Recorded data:

....

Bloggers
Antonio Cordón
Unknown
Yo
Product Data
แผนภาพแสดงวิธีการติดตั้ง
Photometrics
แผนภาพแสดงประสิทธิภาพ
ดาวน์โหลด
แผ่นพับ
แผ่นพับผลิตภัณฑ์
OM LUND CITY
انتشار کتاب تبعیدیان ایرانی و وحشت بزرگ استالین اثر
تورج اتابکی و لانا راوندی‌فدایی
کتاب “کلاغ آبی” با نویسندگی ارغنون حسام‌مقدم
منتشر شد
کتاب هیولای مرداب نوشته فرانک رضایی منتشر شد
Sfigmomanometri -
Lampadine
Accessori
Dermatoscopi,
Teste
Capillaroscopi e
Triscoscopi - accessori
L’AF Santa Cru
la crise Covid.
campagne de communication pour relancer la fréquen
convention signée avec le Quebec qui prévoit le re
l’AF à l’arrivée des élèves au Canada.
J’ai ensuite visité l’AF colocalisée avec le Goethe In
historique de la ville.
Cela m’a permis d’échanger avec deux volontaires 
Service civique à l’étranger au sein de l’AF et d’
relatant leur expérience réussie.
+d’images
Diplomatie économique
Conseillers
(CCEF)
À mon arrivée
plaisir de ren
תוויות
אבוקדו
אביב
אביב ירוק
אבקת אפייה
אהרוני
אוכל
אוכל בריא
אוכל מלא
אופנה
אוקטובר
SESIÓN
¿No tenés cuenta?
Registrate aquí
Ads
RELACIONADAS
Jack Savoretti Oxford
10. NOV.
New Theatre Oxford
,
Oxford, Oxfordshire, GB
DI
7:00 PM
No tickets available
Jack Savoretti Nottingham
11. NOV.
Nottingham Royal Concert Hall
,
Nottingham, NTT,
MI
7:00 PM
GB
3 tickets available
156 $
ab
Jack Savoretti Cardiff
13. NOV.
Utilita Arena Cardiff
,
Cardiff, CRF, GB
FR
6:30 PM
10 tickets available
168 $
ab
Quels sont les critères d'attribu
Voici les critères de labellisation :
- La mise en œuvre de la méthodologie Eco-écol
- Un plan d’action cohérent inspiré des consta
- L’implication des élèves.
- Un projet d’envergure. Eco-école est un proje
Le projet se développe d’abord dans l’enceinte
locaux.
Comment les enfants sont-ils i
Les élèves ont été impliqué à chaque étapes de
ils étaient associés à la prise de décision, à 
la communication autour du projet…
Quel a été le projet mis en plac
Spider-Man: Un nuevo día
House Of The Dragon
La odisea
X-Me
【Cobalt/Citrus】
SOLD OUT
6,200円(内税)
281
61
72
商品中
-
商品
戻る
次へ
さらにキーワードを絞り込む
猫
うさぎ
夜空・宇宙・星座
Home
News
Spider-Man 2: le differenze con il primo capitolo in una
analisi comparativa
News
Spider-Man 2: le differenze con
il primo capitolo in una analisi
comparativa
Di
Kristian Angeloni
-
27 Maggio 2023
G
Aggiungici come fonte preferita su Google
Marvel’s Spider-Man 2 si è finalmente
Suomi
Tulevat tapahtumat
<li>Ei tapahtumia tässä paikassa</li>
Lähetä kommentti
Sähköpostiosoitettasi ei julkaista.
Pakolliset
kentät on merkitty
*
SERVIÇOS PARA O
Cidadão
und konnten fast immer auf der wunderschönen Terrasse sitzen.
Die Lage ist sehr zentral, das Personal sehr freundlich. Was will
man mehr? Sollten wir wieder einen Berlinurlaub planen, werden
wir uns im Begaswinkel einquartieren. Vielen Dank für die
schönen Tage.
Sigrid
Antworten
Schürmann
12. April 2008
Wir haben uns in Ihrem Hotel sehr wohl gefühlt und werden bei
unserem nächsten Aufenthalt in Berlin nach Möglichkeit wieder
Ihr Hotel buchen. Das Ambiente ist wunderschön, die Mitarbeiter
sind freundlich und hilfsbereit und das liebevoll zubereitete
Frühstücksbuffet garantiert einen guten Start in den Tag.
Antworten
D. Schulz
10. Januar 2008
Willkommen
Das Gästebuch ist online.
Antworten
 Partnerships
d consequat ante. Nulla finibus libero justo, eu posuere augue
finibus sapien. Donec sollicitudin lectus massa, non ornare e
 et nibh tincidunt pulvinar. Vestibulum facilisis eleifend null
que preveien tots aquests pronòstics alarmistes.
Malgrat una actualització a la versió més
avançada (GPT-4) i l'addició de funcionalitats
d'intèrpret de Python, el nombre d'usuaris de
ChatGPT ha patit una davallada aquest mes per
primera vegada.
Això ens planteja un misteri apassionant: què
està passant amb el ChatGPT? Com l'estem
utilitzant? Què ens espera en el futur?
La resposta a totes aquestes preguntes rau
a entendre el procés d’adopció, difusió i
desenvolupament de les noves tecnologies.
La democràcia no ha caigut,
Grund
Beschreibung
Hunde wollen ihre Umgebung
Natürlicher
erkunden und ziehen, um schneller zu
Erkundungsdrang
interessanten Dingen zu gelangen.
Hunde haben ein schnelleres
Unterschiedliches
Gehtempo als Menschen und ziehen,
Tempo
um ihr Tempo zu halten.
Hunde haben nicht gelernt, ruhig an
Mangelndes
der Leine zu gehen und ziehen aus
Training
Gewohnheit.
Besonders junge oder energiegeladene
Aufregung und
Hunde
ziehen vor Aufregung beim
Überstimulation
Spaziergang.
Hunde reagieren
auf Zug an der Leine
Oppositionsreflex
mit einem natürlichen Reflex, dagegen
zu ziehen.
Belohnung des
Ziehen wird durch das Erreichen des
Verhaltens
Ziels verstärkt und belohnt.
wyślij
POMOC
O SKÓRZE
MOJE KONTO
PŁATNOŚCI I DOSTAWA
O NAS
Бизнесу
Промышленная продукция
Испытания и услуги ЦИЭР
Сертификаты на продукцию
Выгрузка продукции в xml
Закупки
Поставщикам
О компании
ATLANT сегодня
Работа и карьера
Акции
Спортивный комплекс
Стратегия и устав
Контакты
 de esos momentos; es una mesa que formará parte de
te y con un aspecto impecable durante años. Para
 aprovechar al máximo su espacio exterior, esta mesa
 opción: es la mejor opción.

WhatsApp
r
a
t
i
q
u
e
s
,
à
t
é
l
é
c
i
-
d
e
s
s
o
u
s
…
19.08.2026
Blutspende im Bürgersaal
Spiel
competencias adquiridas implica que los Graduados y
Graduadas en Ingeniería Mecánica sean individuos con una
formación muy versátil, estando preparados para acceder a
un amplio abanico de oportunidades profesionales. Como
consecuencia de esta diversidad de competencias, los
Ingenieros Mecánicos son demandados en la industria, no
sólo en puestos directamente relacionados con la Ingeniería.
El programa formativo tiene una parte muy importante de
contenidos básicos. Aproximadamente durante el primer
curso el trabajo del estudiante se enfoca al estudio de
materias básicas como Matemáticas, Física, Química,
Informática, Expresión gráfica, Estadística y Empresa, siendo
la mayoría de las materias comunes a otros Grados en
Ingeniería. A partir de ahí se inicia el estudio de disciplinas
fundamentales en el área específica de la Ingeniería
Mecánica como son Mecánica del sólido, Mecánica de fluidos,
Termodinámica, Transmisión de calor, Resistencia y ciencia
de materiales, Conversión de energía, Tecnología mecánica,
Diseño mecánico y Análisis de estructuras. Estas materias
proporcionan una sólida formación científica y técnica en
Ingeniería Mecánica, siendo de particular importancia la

....

**Your objective**
Which lines in the records above contain the word "haben"? Copy each one.

**Response to this task**
Wir haben uns in Ihrem Hotel sehr wohl gefühlt und werden bei
Hunde haben ein schnelleres
Hunde haben nicht gelernt, ruhig an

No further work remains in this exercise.